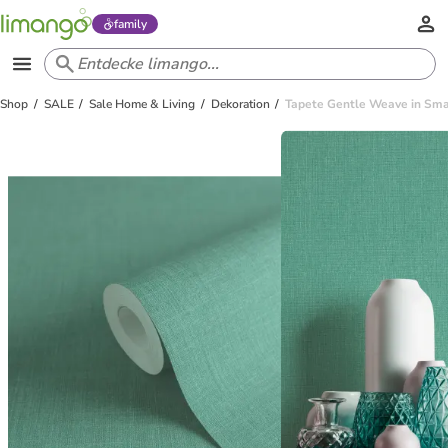
family
Shop
SALE
Sale Home & Living
Dekoration
Tapete Gentle Weave in S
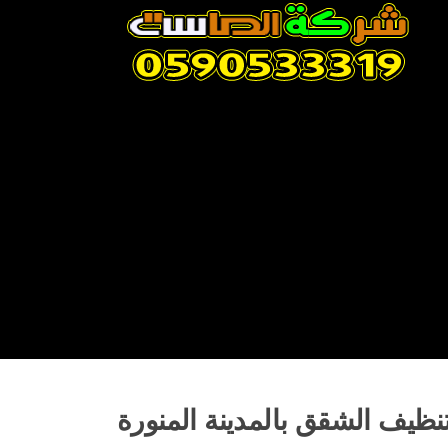
Skip
to
content
نظيف الشقق بالمدينة المنورة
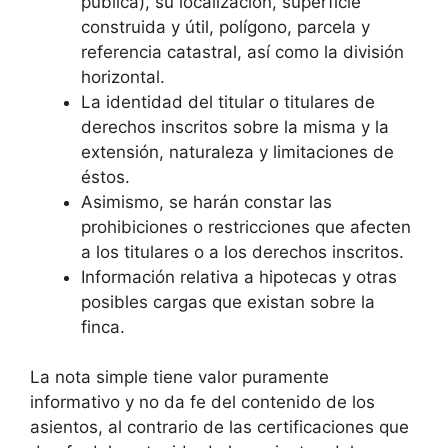
pública), su localización, superficie
construida y útil, polígono, parcela y
referencia catastral, así como la división
horizontal.
La identidad del titular o titulares de
derechos inscritos sobre la misma y la
extensión, naturaleza y limitaciones de
éstos.
Asimismo, se harán constar las
prohibiciones o restricciones que afecten
a los titulares o a los derechos inscritos.
Información relativa a hipotecas y otras
posibles cargas que existan sobre la
finca.
La nota simple tiene valor puramente
informativo y no da fe del contenido de los
asientos, al contrario de las certificaciones que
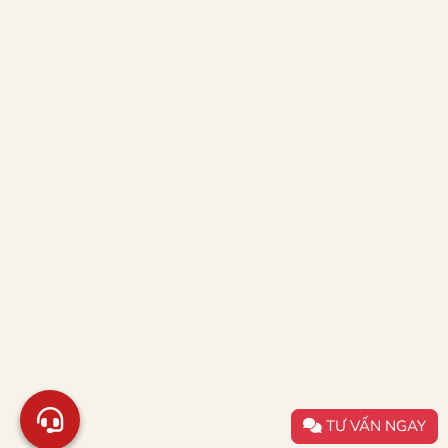
TƯ VẤN NGAY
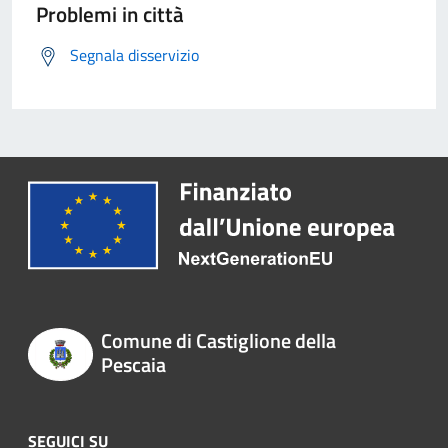
Problemi in città
Segnala disservizio
Comune di Castiglione della
Pescaia
SEGUICI SU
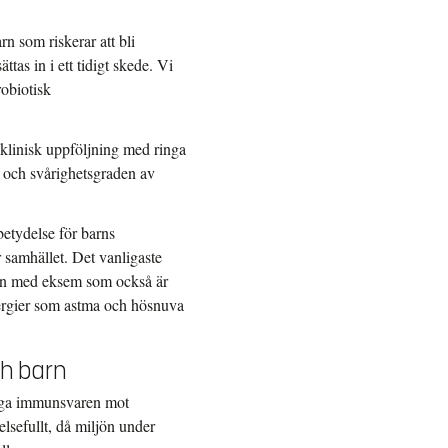
n som riskerar att bli
ttas in i ett tidigt skede. Vi
obiotisk
klinisk uppföljning med ringa
n och svårighetsgraden av
betydelse för barns
samhället. Det vanligaste
arn med eksem som också är
lergier som astma och hösnuva
ch barn
diga immunsvaren mot
lsefullt, då miljön under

**Task instructions:** Wherever the string "sobre" appears in the entries above, return the line it appears on.

**Written answer:**
derechos inscritos sobre la misma y la
posibles cargas que existan sobre la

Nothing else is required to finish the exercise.